Exercise inputs:
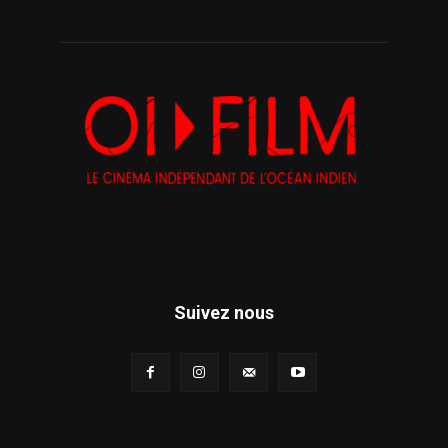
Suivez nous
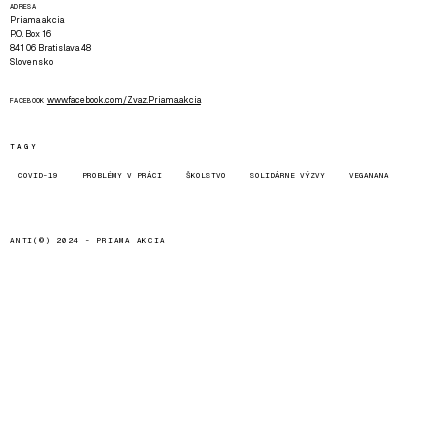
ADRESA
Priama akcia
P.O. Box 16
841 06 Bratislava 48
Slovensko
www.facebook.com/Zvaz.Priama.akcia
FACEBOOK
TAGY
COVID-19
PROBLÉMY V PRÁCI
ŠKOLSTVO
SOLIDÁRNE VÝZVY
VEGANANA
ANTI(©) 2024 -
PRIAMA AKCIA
* * *
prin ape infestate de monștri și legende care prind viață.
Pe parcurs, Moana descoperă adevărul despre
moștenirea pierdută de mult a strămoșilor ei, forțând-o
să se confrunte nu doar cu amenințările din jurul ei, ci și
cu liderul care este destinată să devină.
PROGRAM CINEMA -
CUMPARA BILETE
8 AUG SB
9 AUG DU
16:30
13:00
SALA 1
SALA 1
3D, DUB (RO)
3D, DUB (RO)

Task instructions:
Return each line from the records that includes the word "care".

Final answer:
prin ape infestate de monștri și legende care prind viață.
cu liderul care este destinată să devină.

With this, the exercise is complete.